#### WHAT IS EXPECTED
Below are records; copy every line in them that holds the word "Royaume".

#### DATA SHOWN

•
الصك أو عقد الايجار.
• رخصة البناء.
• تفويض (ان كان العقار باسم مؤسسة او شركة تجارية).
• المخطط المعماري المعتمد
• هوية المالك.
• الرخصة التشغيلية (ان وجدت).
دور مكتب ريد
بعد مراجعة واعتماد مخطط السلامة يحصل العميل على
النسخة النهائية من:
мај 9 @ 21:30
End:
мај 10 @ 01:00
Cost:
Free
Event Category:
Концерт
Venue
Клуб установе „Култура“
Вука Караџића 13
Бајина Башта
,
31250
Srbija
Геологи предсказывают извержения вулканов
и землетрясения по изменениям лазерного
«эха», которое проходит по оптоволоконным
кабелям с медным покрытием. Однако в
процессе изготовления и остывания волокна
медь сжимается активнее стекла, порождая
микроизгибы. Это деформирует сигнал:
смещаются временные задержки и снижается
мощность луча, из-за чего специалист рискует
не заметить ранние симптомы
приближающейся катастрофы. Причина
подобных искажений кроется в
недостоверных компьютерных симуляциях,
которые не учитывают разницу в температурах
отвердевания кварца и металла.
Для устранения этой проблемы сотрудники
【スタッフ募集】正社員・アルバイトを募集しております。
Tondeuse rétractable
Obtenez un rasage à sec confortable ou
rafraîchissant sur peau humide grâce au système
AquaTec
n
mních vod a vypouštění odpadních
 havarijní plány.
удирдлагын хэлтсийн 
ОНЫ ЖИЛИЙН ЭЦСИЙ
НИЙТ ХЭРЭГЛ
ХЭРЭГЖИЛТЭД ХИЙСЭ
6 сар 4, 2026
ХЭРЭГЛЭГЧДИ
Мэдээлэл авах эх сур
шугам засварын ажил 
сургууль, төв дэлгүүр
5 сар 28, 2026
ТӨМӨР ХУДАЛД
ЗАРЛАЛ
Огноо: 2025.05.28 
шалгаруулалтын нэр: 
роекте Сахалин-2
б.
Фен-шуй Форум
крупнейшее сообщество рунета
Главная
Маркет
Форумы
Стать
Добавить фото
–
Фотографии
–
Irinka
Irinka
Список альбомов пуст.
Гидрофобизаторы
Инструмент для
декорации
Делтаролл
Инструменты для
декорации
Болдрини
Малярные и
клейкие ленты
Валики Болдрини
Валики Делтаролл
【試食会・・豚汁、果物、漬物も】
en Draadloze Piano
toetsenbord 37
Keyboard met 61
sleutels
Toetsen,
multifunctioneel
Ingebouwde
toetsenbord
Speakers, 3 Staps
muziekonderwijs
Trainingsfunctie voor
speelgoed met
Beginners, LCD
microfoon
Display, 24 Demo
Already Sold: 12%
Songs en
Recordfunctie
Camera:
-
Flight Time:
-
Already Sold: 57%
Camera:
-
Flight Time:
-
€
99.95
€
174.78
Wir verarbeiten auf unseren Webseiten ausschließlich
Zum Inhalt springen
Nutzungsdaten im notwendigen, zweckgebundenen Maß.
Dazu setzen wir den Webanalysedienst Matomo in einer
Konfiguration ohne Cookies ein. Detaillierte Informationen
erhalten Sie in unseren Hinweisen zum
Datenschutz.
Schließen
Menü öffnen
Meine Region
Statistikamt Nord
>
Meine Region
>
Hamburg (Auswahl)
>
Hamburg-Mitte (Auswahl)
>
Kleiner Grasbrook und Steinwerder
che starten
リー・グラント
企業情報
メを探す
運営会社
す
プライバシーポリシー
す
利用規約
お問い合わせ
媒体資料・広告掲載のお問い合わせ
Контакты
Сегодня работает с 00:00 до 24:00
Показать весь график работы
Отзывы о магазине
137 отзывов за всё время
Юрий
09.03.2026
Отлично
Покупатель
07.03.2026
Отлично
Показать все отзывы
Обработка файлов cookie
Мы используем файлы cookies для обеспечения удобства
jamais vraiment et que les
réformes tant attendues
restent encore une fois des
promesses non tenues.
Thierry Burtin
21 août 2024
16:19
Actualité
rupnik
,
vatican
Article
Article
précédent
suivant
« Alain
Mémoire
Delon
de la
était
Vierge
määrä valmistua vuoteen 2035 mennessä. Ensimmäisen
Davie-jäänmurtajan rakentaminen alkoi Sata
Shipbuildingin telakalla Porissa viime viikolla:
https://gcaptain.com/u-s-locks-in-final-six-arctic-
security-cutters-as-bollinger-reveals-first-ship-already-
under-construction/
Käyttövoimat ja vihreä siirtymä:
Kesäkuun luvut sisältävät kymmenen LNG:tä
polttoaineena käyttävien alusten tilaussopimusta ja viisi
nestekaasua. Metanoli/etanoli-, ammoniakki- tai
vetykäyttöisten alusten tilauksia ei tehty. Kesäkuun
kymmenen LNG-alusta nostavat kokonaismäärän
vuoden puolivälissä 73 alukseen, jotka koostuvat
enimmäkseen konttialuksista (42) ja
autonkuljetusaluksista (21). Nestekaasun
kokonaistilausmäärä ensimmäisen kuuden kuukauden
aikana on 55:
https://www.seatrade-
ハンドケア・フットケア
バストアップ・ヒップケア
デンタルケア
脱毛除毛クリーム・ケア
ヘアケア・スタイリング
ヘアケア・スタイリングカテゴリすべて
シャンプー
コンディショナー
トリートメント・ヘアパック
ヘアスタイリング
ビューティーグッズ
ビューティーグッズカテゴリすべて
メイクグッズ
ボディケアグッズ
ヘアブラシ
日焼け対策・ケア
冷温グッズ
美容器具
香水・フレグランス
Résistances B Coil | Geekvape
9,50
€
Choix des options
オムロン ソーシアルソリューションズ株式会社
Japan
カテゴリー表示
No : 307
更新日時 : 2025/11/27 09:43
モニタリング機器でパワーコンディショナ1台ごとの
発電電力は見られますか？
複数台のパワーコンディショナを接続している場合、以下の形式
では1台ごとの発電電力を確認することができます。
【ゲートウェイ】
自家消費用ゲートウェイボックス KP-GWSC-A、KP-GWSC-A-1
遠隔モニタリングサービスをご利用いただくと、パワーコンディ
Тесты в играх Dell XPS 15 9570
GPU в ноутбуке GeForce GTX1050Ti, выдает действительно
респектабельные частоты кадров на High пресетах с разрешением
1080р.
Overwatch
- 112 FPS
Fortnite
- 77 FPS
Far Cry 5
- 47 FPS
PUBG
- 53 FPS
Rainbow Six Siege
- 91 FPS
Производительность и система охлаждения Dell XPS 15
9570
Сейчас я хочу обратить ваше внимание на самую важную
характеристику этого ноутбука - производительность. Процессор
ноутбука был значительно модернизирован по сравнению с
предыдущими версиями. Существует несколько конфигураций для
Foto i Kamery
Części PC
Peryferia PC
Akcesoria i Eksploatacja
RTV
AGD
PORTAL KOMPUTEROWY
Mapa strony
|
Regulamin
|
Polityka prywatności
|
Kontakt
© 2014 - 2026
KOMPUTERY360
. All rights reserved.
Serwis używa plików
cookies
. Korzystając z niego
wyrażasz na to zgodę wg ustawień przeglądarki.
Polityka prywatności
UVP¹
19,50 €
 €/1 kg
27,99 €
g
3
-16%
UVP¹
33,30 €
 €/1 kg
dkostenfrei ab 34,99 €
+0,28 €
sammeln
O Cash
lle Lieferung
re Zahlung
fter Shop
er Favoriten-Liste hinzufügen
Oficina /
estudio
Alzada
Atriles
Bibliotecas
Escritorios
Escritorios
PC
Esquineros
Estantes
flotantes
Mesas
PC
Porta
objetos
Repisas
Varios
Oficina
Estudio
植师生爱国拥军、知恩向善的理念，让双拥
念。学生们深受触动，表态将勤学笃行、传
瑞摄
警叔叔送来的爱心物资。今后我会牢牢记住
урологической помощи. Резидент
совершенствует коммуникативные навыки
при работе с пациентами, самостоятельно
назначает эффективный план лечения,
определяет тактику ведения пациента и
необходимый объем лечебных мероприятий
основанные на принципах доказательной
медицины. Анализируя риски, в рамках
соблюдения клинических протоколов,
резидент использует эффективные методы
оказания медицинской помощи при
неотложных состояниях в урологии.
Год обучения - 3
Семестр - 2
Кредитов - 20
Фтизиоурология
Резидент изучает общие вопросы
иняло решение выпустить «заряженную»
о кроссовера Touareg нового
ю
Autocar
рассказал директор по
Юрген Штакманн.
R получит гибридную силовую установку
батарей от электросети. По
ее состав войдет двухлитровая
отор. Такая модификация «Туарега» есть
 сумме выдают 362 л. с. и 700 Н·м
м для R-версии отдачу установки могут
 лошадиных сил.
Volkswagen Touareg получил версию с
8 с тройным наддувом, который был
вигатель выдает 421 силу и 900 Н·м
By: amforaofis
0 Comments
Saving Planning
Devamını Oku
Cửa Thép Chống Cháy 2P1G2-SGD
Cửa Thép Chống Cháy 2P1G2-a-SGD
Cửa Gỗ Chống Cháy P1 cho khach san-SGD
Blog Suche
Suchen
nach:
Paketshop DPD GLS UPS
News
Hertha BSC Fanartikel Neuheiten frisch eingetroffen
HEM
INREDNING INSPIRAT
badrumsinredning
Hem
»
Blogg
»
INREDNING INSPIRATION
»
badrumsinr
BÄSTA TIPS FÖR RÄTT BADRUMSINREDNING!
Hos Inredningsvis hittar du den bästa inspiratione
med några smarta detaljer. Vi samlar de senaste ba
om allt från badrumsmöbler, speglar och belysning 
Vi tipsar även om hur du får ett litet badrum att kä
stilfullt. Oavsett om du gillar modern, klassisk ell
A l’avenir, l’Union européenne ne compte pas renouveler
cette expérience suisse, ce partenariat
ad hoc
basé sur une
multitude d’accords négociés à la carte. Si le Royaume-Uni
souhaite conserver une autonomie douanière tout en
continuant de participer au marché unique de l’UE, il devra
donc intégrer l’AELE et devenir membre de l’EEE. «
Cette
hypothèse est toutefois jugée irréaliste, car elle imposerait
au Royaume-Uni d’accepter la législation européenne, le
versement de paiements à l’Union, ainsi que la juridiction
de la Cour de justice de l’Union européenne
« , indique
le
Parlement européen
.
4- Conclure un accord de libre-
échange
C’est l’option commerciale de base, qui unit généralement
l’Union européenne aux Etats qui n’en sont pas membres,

#### SOLUTION FOR THIS PROBLEM
multitude d’accords négociés à la carte. Si le Royaume-Uni
au Royaume-Uni d’accepter la législation européenne, le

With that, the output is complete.